Назад к «Подмастерье: история Виктора Кейна»

Звонок и ошейник

2,227 слов13 минут чтения

Звонок

Дарен.

Телефон зазвонил в 15:47.

Дарен сидел за столом. Своим столом, в своём кабинете, в пространстве, что выстраивал пять лет — из оценочных отчётов, лицензионных сборов, тихого накопления профессиональной личности, а она к этой минуте стала единственным, что у него осталось. Он просматривал манифест дилера, сверял замеры тел с рыночными прогнозами — делал то, в чём не было ему равных на свете: сводил человека к числу.

Телефон загудел. Банковский номер. Он снял трубку так, как принимал тысячу дежурных звонков — спокойно, ровно, одной рукой, не отрываясь от манифеста.

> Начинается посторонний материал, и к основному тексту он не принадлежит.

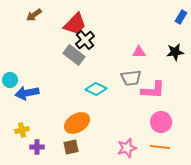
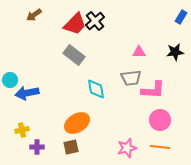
black cross: moved 10 px right, 19 px up
cyan diamond: rotated 55 degrees clockwise
pink circle: moved 1 px left, 2 px up
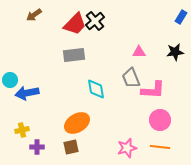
gray rectangle: rotated 45 degrees counterclockwise
gray trapezoid: rotated 75 degrees clockwise
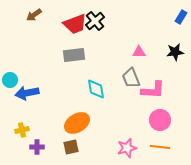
red trapezoid: rotated 25 degrees clockwise
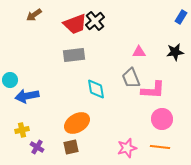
blue arrow: moved 3 px down
pink circle: moved 2 px right, 1 px up
purple cross: rotated 32 degrees clockwise
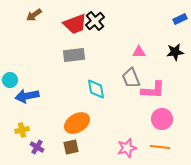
blue rectangle: moved 1 px left, 2 px down; rotated 32 degrees clockwise
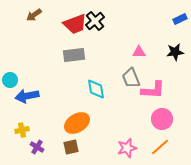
orange line: rotated 48 degrees counterclockwise
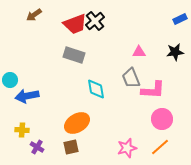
gray rectangle: rotated 25 degrees clockwise
yellow cross: rotated 16 degrees clockwise
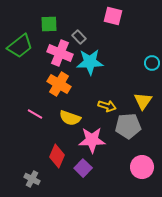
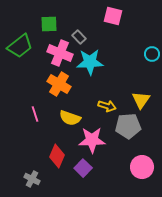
cyan circle: moved 9 px up
yellow triangle: moved 2 px left, 1 px up
pink line: rotated 42 degrees clockwise
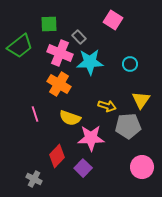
pink square: moved 4 px down; rotated 18 degrees clockwise
cyan circle: moved 22 px left, 10 px down
pink star: moved 1 px left, 2 px up
red diamond: rotated 20 degrees clockwise
gray cross: moved 2 px right
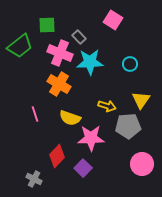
green square: moved 2 px left, 1 px down
pink circle: moved 3 px up
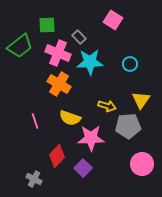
pink cross: moved 2 px left
pink line: moved 7 px down
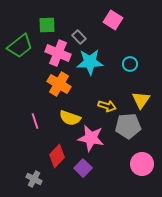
pink star: rotated 12 degrees clockwise
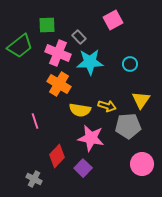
pink square: rotated 30 degrees clockwise
yellow semicircle: moved 10 px right, 8 px up; rotated 10 degrees counterclockwise
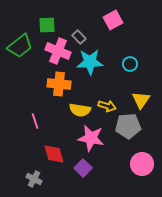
pink cross: moved 2 px up
orange cross: rotated 25 degrees counterclockwise
red diamond: moved 3 px left, 2 px up; rotated 60 degrees counterclockwise
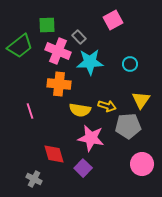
pink line: moved 5 px left, 10 px up
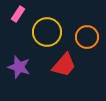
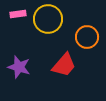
pink rectangle: rotated 49 degrees clockwise
yellow circle: moved 1 px right, 13 px up
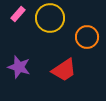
pink rectangle: rotated 42 degrees counterclockwise
yellow circle: moved 2 px right, 1 px up
red trapezoid: moved 5 px down; rotated 16 degrees clockwise
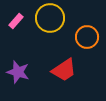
pink rectangle: moved 2 px left, 7 px down
purple star: moved 1 px left, 5 px down
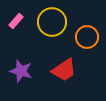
yellow circle: moved 2 px right, 4 px down
purple star: moved 3 px right, 1 px up
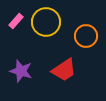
yellow circle: moved 6 px left
orange circle: moved 1 px left, 1 px up
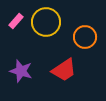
orange circle: moved 1 px left, 1 px down
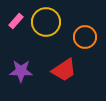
purple star: rotated 15 degrees counterclockwise
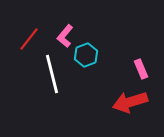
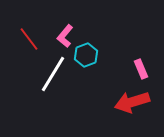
red line: rotated 75 degrees counterclockwise
white line: moved 1 px right; rotated 45 degrees clockwise
red arrow: moved 2 px right
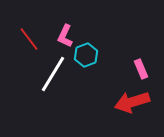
pink L-shape: rotated 15 degrees counterclockwise
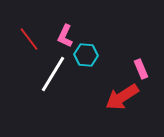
cyan hexagon: rotated 25 degrees clockwise
red arrow: moved 10 px left, 5 px up; rotated 16 degrees counterclockwise
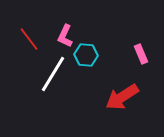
pink rectangle: moved 15 px up
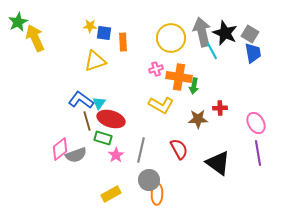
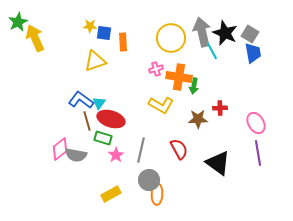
gray semicircle: rotated 30 degrees clockwise
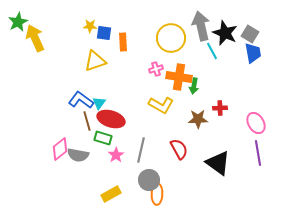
gray arrow: moved 1 px left, 6 px up
gray semicircle: moved 2 px right
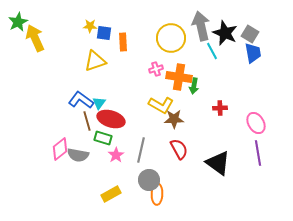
brown star: moved 24 px left
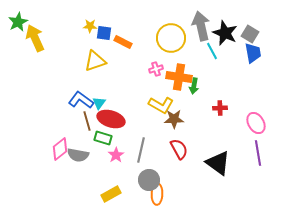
orange rectangle: rotated 60 degrees counterclockwise
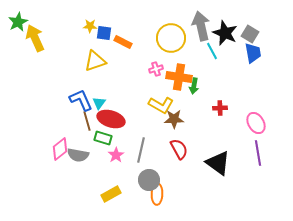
blue L-shape: rotated 30 degrees clockwise
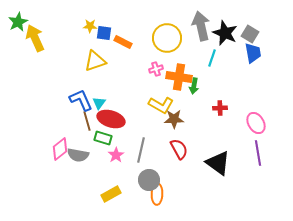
yellow circle: moved 4 px left
cyan line: moved 7 px down; rotated 48 degrees clockwise
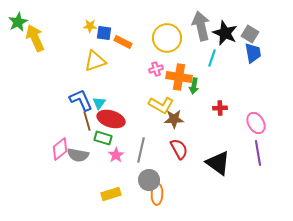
yellow rectangle: rotated 12 degrees clockwise
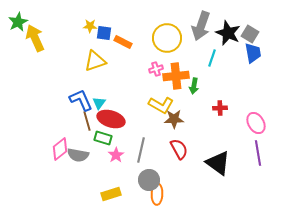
gray arrow: rotated 148 degrees counterclockwise
black star: moved 3 px right
orange cross: moved 3 px left, 1 px up; rotated 15 degrees counterclockwise
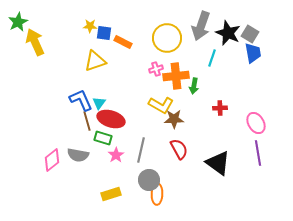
yellow arrow: moved 4 px down
pink diamond: moved 8 px left, 11 px down
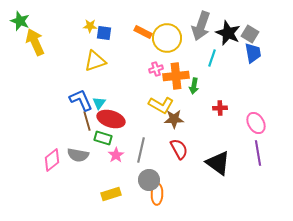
green star: moved 2 px right, 1 px up; rotated 24 degrees counterclockwise
orange rectangle: moved 20 px right, 10 px up
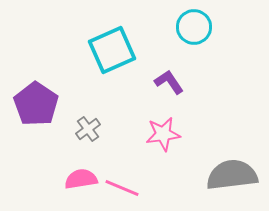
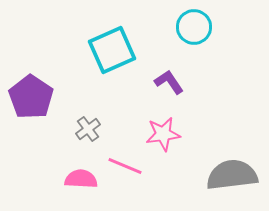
purple pentagon: moved 5 px left, 7 px up
pink semicircle: rotated 12 degrees clockwise
pink line: moved 3 px right, 22 px up
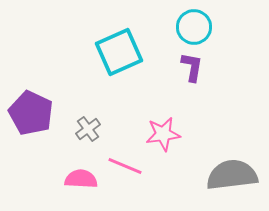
cyan square: moved 7 px right, 2 px down
purple L-shape: moved 23 px right, 15 px up; rotated 44 degrees clockwise
purple pentagon: moved 16 px down; rotated 9 degrees counterclockwise
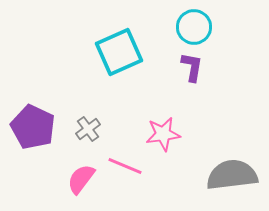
purple pentagon: moved 2 px right, 14 px down
pink semicircle: rotated 56 degrees counterclockwise
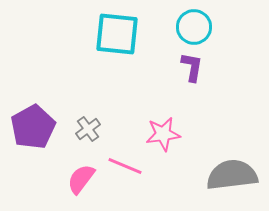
cyan square: moved 2 px left, 18 px up; rotated 30 degrees clockwise
purple pentagon: rotated 18 degrees clockwise
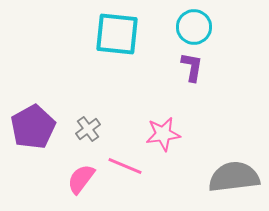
gray semicircle: moved 2 px right, 2 px down
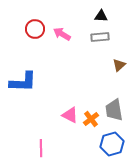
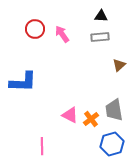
pink arrow: rotated 24 degrees clockwise
pink line: moved 1 px right, 2 px up
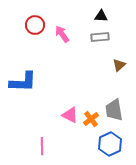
red circle: moved 4 px up
blue hexagon: moved 2 px left; rotated 10 degrees counterclockwise
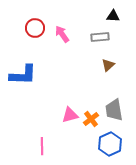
black triangle: moved 12 px right
red circle: moved 3 px down
brown triangle: moved 11 px left
blue L-shape: moved 7 px up
pink triangle: rotated 42 degrees counterclockwise
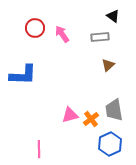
black triangle: rotated 32 degrees clockwise
pink line: moved 3 px left, 3 px down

— Господин Дарен. Это «Первый Капитал», отдел обработки. Уведомляем вас, что все счета, привязанные к вашему гражданскому идентификатору, переданы новому законному владельцу по поданному Сертификату добровольного порабощения. Регистрационный номер четыре-семь-два…

Он отложил манифест.

— …девять-восемь-один-три. Подача обработана сегодня в…

— Что.

— …десять четырнадцать утра, Бюро регистрации собственности, центральное отделение. По условиям Сертификата добровольного порабощения все ликвидные активы, недвижимость, личное имущество и зарегистрированный живой товар…

— Стоп.

Голос в трубке умолк.

Аналитический мозг Дарена заработал. Тот мозг, что вызубрил руководство CAPS, что писал эти контракты, оформлял эти передачи, смотрел, как мужчины получают ровно этот звонок, и каталогизировал их реакции с клиническим бесстрастием. Тот мозг заработал.

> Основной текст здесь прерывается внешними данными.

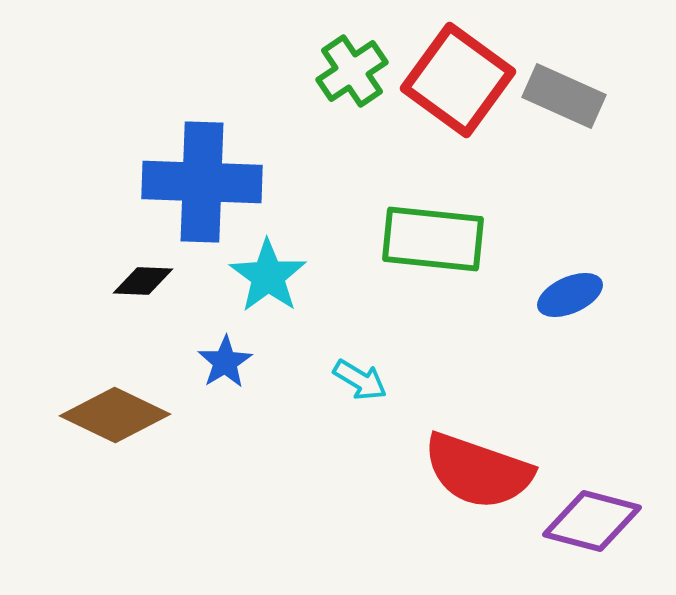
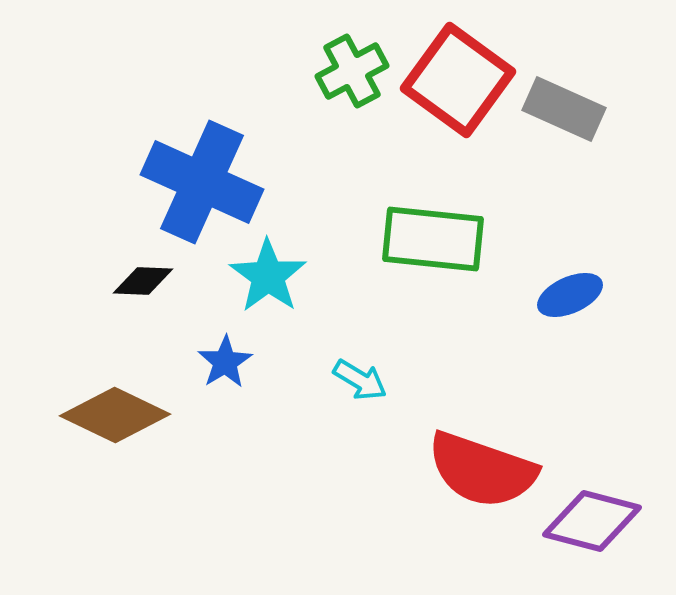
green cross: rotated 6 degrees clockwise
gray rectangle: moved 13 px down
blue cross: rotated 22 degrees clockwise
red semicircle: moved 4 px right, 1 px up
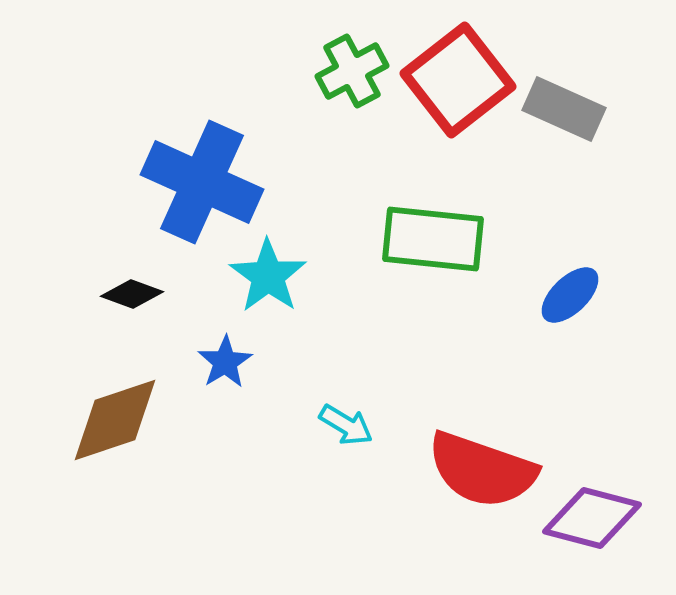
red square: rotated 16 degrees clockwise
black diamond: moved 11 px left, 13 px down; rotated 18 degrees clockwise
blue ellipse: rotated 20 degrees counterclockwise
cyan arrow: moved 14 px left, 45 px down
brown diamond: moved 5 px down; rotated 44 degrees counterclockwise
purple diamond: moved 3 px up
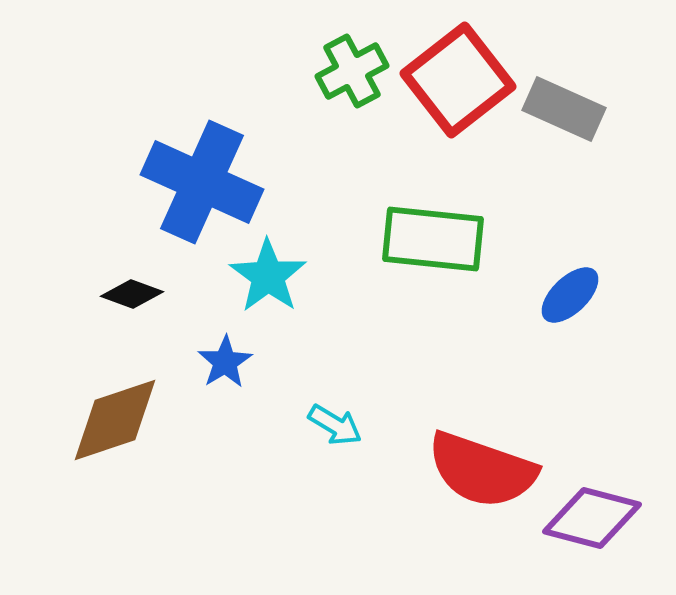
cyan arrow: moved 11 px left
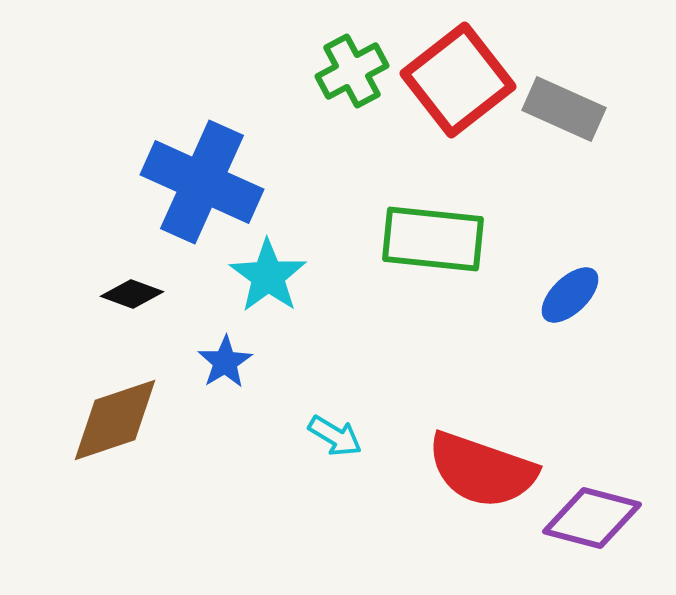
cyan arrow: moved 11 px down
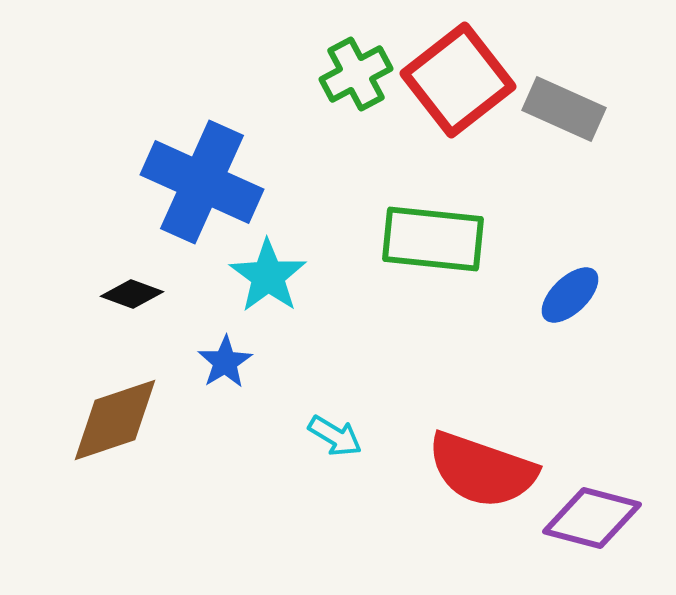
green cross: moved 4 px right, 3 px down
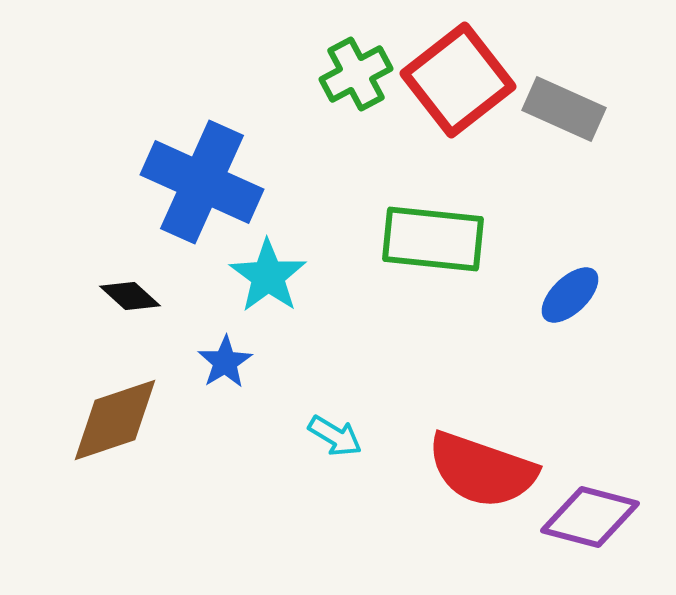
black diamond: moved 2 px left, 2 px down; rotated 22 degrees clockwise
purple diamond: moved 2 px left, 1 px up
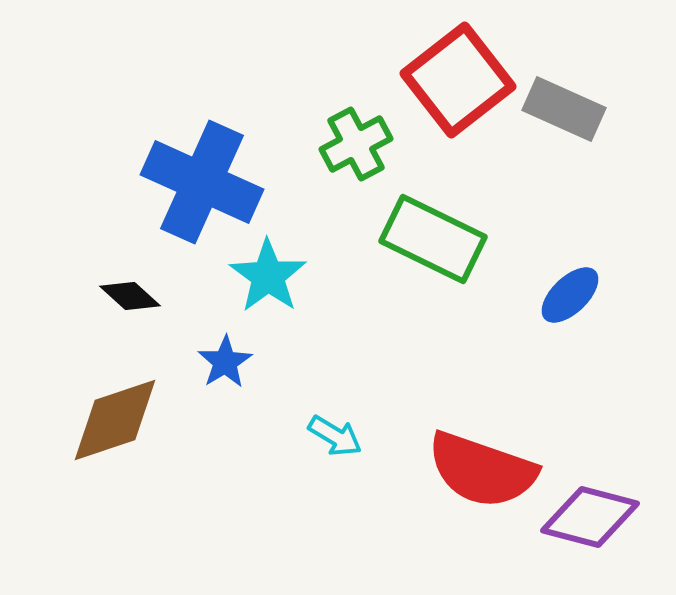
green cross: moved 70 px down
green rectangle: rotated 20 degrees clockwise
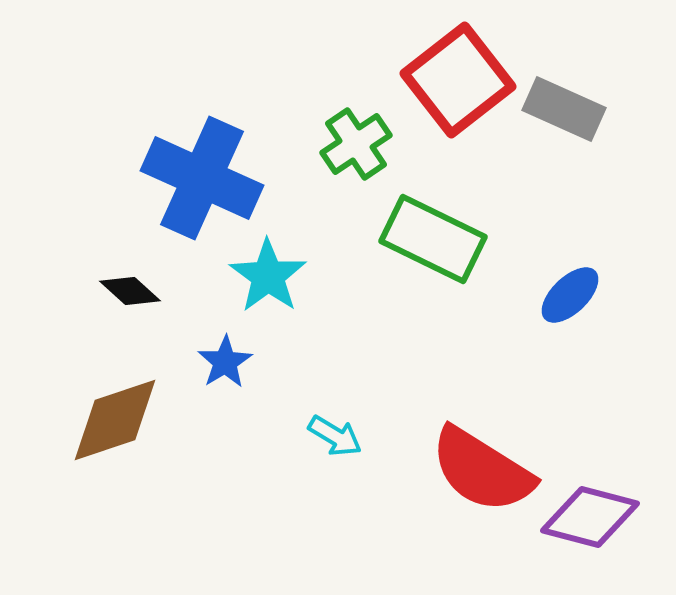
green cross: rotated 6 degrees counterclockwise
blue cross: moved 4 px up
black diamond: moved 5 px up
red semicircle: rotated 13 degrees clockwise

Не по кругу. По прямой, хирургической линии.

Утренняя подпись. Я что-то подписал утром. Бумага была другая. Шапка не та. Слово ДОБРОВОЛЬНОГО боковым зрением…

Подача к десяти. Клерк обработает к полудню. Банк отметит к трём.

«Я сказал — подпиши, не читай, мальчик».

Мой почерк. Моя ручка. Мой росчерк.

«Да, Босс!»

Необратимо.

Он сидел за столом. Манифест всё ещё открыт. Трубка всё ещё в руке. Голос на том конце спрашивал, есть ли у него вопросы. Вопросов не было. Был ответ. Ответ был у него всегда. Он пять лет преподавал его вечернему классу, полному молодых пацанов: им и в голову не приходило, что стоит слушать.

Не было механизма обжалования. Не было периода на размышление. Не было спасения. Он знал точные страницы, где каждое из этих послаблений поднимали и вычёркивали, — потому что сам сидел в той комнате и доказывал, что они неэффективны.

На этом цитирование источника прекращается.